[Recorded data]
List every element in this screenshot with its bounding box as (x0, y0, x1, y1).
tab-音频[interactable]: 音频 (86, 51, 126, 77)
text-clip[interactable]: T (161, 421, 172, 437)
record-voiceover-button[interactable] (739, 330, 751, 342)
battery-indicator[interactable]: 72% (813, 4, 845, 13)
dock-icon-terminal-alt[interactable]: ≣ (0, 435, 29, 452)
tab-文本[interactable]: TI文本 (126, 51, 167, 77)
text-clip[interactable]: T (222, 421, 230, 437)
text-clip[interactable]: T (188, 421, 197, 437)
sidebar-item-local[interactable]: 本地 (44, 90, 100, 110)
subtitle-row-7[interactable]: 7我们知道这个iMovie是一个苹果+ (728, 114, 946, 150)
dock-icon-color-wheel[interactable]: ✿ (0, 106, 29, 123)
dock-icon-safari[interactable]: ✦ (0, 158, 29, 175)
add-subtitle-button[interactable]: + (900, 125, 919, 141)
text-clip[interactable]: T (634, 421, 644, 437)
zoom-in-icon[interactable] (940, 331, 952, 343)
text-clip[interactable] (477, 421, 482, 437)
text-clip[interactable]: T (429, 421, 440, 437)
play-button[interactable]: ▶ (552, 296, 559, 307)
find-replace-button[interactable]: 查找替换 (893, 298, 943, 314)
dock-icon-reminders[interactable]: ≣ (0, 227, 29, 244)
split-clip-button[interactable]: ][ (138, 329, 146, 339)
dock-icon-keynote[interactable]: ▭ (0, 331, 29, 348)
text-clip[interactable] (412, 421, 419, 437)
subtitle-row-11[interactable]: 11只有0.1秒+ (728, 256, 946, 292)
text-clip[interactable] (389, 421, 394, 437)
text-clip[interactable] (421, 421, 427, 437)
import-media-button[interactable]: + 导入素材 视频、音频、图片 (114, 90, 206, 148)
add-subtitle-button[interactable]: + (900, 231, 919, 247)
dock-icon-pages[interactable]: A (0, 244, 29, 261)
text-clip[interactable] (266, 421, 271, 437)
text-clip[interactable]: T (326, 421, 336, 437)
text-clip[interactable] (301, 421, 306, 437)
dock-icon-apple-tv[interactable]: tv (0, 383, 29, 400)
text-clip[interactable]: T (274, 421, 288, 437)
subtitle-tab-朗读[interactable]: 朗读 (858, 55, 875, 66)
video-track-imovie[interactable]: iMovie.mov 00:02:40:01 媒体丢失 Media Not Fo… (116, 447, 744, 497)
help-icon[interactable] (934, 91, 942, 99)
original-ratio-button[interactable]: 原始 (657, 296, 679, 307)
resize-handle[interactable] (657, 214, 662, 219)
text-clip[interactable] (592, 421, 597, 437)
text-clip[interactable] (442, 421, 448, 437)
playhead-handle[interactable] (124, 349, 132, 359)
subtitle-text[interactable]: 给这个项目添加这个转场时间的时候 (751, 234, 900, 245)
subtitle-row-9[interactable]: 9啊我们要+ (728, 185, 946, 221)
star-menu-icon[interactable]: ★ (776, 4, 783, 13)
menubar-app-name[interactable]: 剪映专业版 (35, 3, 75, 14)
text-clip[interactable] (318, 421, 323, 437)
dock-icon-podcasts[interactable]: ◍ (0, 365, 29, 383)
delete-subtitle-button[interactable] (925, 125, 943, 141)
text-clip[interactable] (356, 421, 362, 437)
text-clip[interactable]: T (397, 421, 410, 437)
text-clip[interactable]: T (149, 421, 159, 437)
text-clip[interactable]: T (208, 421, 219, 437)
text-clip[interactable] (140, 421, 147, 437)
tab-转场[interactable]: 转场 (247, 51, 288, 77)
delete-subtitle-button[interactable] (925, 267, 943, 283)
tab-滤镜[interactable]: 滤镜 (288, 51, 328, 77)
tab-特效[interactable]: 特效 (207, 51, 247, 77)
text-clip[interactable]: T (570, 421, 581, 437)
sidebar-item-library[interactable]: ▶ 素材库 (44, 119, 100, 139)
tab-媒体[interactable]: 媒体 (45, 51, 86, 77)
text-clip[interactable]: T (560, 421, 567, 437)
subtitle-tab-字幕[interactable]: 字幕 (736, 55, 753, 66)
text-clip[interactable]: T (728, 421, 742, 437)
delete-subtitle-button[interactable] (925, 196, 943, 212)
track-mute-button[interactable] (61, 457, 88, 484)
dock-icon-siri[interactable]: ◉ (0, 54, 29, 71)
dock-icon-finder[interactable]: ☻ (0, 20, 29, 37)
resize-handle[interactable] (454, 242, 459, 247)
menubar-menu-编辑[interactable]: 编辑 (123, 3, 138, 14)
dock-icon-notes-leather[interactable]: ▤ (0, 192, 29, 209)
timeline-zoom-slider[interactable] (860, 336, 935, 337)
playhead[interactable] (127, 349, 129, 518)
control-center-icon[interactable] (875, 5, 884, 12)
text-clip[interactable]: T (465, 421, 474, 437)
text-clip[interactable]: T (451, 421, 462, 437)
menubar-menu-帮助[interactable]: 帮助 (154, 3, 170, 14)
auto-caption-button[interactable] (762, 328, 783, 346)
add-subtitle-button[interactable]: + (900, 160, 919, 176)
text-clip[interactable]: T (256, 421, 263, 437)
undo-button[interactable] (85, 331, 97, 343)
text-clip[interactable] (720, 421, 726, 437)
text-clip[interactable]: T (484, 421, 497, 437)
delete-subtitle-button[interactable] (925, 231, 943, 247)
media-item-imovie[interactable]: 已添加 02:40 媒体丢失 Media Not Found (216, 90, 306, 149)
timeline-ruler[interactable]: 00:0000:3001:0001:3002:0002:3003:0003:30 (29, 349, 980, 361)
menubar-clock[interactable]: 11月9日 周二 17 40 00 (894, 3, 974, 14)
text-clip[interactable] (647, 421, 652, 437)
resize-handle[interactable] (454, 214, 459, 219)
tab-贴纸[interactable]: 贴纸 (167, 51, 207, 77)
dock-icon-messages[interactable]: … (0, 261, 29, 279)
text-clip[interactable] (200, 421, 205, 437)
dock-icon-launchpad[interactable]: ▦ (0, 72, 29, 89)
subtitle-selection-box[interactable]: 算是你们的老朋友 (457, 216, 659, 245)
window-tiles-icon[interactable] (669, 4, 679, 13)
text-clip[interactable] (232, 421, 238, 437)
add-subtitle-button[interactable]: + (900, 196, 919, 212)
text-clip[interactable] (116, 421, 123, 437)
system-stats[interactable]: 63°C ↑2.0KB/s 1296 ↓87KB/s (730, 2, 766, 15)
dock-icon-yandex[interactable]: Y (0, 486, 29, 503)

**Exercise instructions:** Print the records above once again, exactly as written.

**Result for this task:**
List every element in this screenshot with its bounding box as (x0, y0, x1, y1).
tab-音频[interactable]: 音频 (86, 51, 126, 77)
text-clip[interactable]: T (161, 421, 172, 437)
record-voiceover-button[interactable] (739, 330, 751, 342)
battery-indicator[interactable]: 72% (813, 4, 845, 13)
dock-icon-terminal-alt[interactable]: ≣ (0, 435, 29, 452)
tab-文本[interactable]: TI文本 (126, 51, 167, 77)
text-clip[interactable]: T (222, 421, 230, 437)
text-clip[interactable]: T (188, 421, 197, 437)
sidebar-item-local[interactable]: 本地 (44, 90, 100, 110)
subtitle-row-7[interactable]: 7我们知道这个iMovie是一个苹果+ (728, 114, 946, 150)
dock-icon-color-wheel[interactable]: ✿ (0, 106, 29, 123)
dock-icon-safari[interactable]: ✦ (0, 158, 29, 175)
add-subtitle-button[interactable]: + (900, 125, 919, 141)
text-clip[interactable]: T (634, 421, 644, 437)
zoom-in-icon[interactable] (940, 331, 952, 343)
text-clip[interactable] (477, 421, 482, 437)
text-clip[interactable]: T (429, 421, 440, 437)
play-button[interactable]: ▶ (552, 296, 559, 307)
find-replace-button[interactable]: 查找替换 (893, 298, 943, 314)
dock-icon-reminders[interactable]: ≣ (0, 227, 29, 244)
split-clip-button[interactable]: ][ (138, 329, 146, 339)
dock-icon-keynote[interactable]: ▭ (0, 331, 29, 348)
text-clip[interactable] (412, 421, 419, 437)
subtitle-row-11[interactable]: 11只有0.1秒+ (728, 256, 946, 292)
text-clip[interactable] (389, 421, 394, 437)
text-clip[interactable] (421, 421, 427, 437)
import-media-button[interactable]: + 导入素材 视频、音频、图片 (114, 90, 206, 148)
add-subtitle-button[interactable]: + (900, 231, 919, 247)
dock-icon-pages[interactable]: A (0, 244, 29, 261)
text-clip[interactable] (266, 421, 271, 437)
text-clip[interactable]: T (326, 421, 336, 437)
text-clip[interactable] (301, 421, 306, 437)
dock-icon-apple-tv[interactable]: tv (0, 383, 29, 400)
text-clip[interactable]: T (274, 421, 288, 437)
subtitle-tab-朗读[interactable]: 朗读 (858, 55, 875, 66)
video-track-imovie[interactable]: iMovie.mov 00:02:40:01 媒体丢失 Media Not Fo… (116, 447, 744, 497)
help-icon[interactable] (934, 91, 942, 99)
original-ratio-button[interactable]: 原始 (657, 296, 679, 307)
resize-handle[interactable] (657, 214, 662, 219)
text-clip[interactable] (592, 421, 597, 437)
text-clip[interactable] (442, 421, 448, 437)
playhead-handle[interactable] (124, 349, 132, 359)
subtitle-text[interactable]: 给这个项目添加这个转场时间的时候 (751, 234, 900, 245)
subtitle-row-9[interactable]: 9啊我们要+ (728, 185, 946, 221)
star-menu-icon[interactable]: ★ (776, 4, 783, 13)
menubar-app-name[interactable]: 剪映专业版 (35, 3, 75, 14)
text-clip[interactable] (318, 421, 323, 437)
dock-icon-podcasts[interactable]: ◍ (0, 365, 29, 383)
delete-subtitle-button[interactable] (925, 125, 943, 141)
text-clip[interactable] (356, 421, 362, 437)
text-clip[interactable]: T (397, 421, 410, 437)
text-clip[interactable]: T (149, 421, 159, 437)
text-clip[interactable]: T (208, 421, 219, 437)
text-clip[interactable] (140, 421, 147, 437)
tab-转场[interactable]: 转场 (247, 51, 288, 77)
delete-subtitle-button[interactable] (925, 267, 943, 283)
tab-滤镜[interactable]: 滤镜 (288, 51, 328, 77)
tab-特效[interactable]: 特效 (207, 51, 247, 77)
text-clip[interactable]: T (570, 421, 581, 437)
sidebar-item-library[interactable]: ▶ 素材库 (44, 119, 100, 139)
tab-媒体[interactable]: 媒体 (45, 51, 86, 77)
text-clip[interactable]: T (560, 421, 567, 437)
subtitle-tab-字幕[interactable]: 字幕 (736, 55, 753, 66)
text-clip[interactable]: T (728, 421, 742, 437)
delete-subtitle-button[interactable] (925, 196, 943, 212)
track-mute-button[interactable] (61, 457, 88, 484)
dock-icon-siri[interactable]: ◉ (0, 54, 29, 71)
dock-icon-finder[interactable]: ☻ (0, 20, 29, 37)
resize-handle[interactable] (454, 242, 459, 247)
menubar-menu-编辑[interactable]: 编辑 (123, 3, 138, 14)
dock-icon-notes-leather[interactable]: ▤ (0, 192, 29, 209)
timeline-zoom-slider[interactable] (860, 336, 935, 337)
playhead[interactable] (127, 349, 129, 518)
control-center-icon[interactable] (875, 5, 884, 12)
text-clip[interactable]: T (465, 421, 474, 437)
text-clip[interactable]: T (451, 421, 462, 437)
menubar-menu-帮助[interactable]: 帮助 (154, 3, 170, 14)
auto-caption-button[interactable] (762, 328, 783, 346)
add-subtitle-button[interactable]: + (900, 160, 919, 176)
text-clip[interactable]: T (256, 421, 263, 437)
undo-button[interactable] (85, 331, 97, 343)
text-clip[interactable] (720, 421, 726, 437)
text-clip[interactable]: T (484, 421, 497, 437)
delete-subtitle-button[interactable] (925, 231, 943, 247)
media-item-imovie[interactable]: 已添加 02:40 媒体丢失 Media Not Found (216, 90, 306, 149)
timeline-ruler[interactable]: 00:0000:3001:0001:3002:0002:3003:0003:30 (29, 349, 980, 361)
menubar-clock[interactable]: 11月9日 周二 17 40 00 (894, 3, 974, 14)
text-clip[interactable] (647, 421, 652, 437)
resize-handle[interactable] (454, 214, 459, 219)
tab-贴纸[interactable]: 贴纸 (167, 51, 207, 77)
dock-icon-messages[interactable]: … (0, 261, 29, 279)
text-clip[interactable] (200, 421, 205, 437)
dock-icon-launchpad[interactable]: ▦ (0, 72, 29, 89)
subtitle-selection-box[interactable]: 算是你们的老朋友 (457, 216, 659, 245)
window-tiles-icon[interactable] (669, 4, 679, 13)
text-clip[interactable] (232, 421, 238, 437)
add-subtitle-button[interactable]: + (900, 196, 919, 212)
text-clip[interactable] (116, 421, 123, 437)
system-stats[interactable]: 63°C ↑2.0KB/s 1296 ↓87KB/s (730, 2, 766, 15)
dock-icon-yandex[interactable]: Y (0, 486, 29, 503)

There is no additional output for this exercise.